FAROOQ: And it came down to basically the word of the police officers against a bunch of witnesses who had seen what happened. And the reasoning was if the police officer had been wearing a body camera, there would be video from the point of view of this officer that captured everything that could just lay to rest any kind of debate that was going on.

(SOUNDBITE OF ARCHIVED RECORDING)

OBAMA: The Justice Department has begun pilot programs to help police use body cameras and collect data on the use of force.

FAROOQ: And so over the next decade, the Department of Justice, we found, spent more than $184 million in grants given out to, I think, around a thousand police departments around the country. And in addition to that, a lot of cities across the country put money in from their own public budget - 50, $60 million for some of the big cities - to buy these cameras and all the software that goes with it.

SCHMITZ: I'm wondering. Did that money come with any strings attached, like, you know, a requirement that they need to make that footage publicly available or something like that?
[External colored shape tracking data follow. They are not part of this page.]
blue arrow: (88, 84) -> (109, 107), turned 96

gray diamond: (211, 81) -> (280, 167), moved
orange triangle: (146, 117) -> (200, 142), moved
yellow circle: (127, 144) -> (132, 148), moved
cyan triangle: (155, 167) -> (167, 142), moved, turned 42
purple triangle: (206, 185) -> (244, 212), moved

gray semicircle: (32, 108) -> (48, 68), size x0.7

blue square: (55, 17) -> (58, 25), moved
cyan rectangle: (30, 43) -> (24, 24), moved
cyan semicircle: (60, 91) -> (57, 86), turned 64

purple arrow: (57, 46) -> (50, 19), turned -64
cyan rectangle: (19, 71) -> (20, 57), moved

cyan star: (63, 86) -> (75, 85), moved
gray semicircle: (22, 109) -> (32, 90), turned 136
FAROOQ: No, it didn't come with any strings attached. And the Department of Justice, you know, has had a hard time putting, you know, conditions on different funding like that, not just for body cameras but also, you know, funding that goes towards police buying, you know, weapons or protective gear or other equipment.
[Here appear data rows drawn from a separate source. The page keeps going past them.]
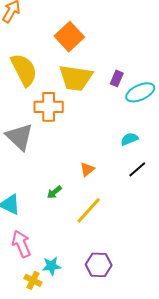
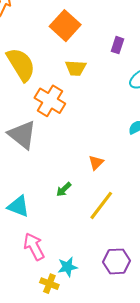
yellow trapezoid: (76, 78) -> (76, 68), size x0.6
purple rectangle: (117, 78) -> (118, 45), moved
orange cross: (49, 107) -> (50, 101), turned 36

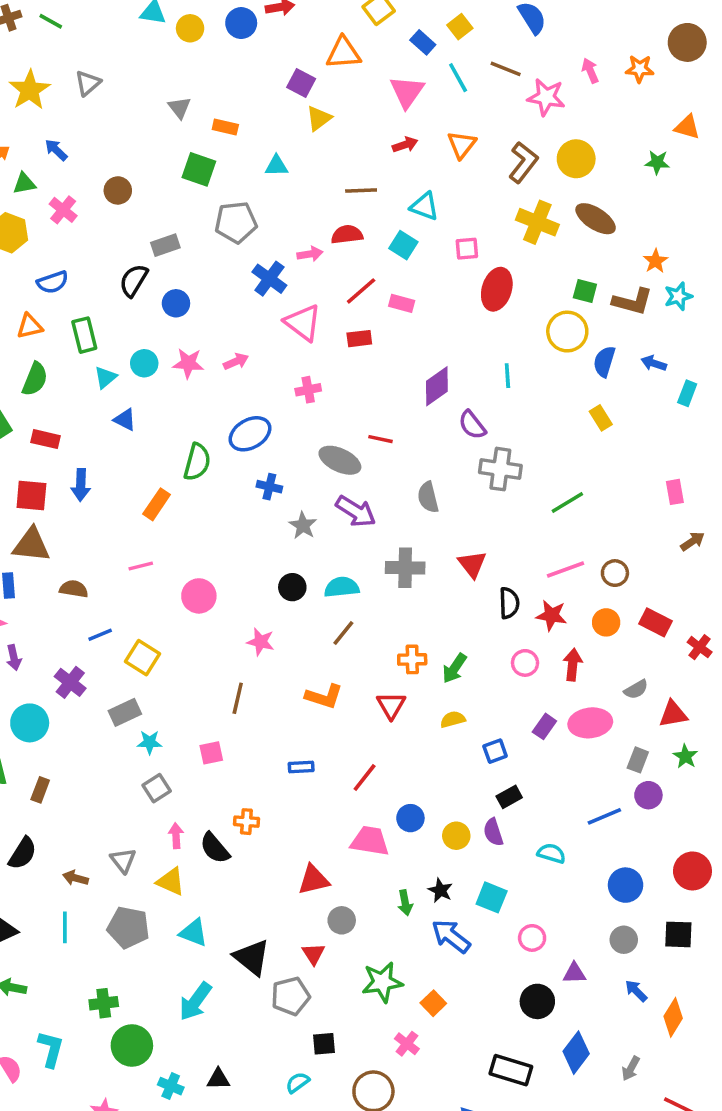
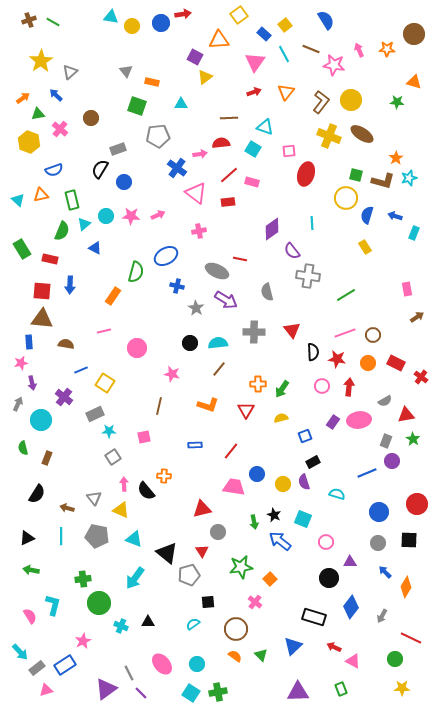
gray triangle: (88, 83) -> (70, 72), moved
green semicircle: (35, 379) -> (62, 231), moved

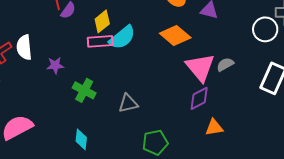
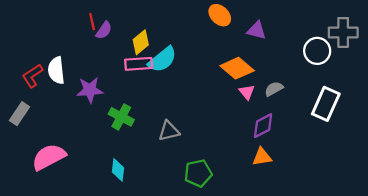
orange diamond: (175, 35) -> (237, 68), moved
purple star: (55, 65) -> (90, 90), size x1.4
pink triangle: (200, 67) -> (247, 92), size x0.5
purple diamond: (199, 98) -> (263, 126), moved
SCHMITZ: Omar, you had - in your second article about this, you wrote about the case of Joseph Pettaway. Can you talk a little bit about that?

FAROOQ: Yeah. So Joseph Pettaway was killed by a police dog in Montgomery, Ala., in 2018. He was sleeping inside a house that he was rehabbing. He had every right to be there. The police showed up in the middle of the night, sent in a dog without any real reason. The dog killed him. The whole thing was captured on body camera video. And for more than five years now, the family of Joseph Pettway has been trying to have that video made public. They've been allowed in private to view it. They think it shows horrendous, criminal wrongdoing on the part of the police.

SCHMITZ: And in the Pettaway case, what was the rationale from the police department on why they will not release that footage?

FAROOQ: One rationale was just that there's a blanket state law in Alabama which says that body camera footage is not a public record. And then the other rationale they gave is that what it captures is so graphic and so upsetting that it would cause civil unrest if it was shown to the public. So they're saying, like, there would be riots if it was shown to the public.

SCHMITZ: So what's the answer then? I mean, if you are looking for - there are many groups, obviously, looking for more transparency when it comes to these body cams. How do they get it?

FAROOQ: A lot of it's, you know, fighting at the local level or at the state level that needs to be done. And that is happening in a lot of places. For example, California has a state law that says within, I think, 45 days of an incident, every law enforcement agency in the state needs to release video unless it has some compelling reason not to. It's an uphill fight because, as we document in a number of states, laws have actually kind of gone backwards and made it more difficult for the public to access body camera video.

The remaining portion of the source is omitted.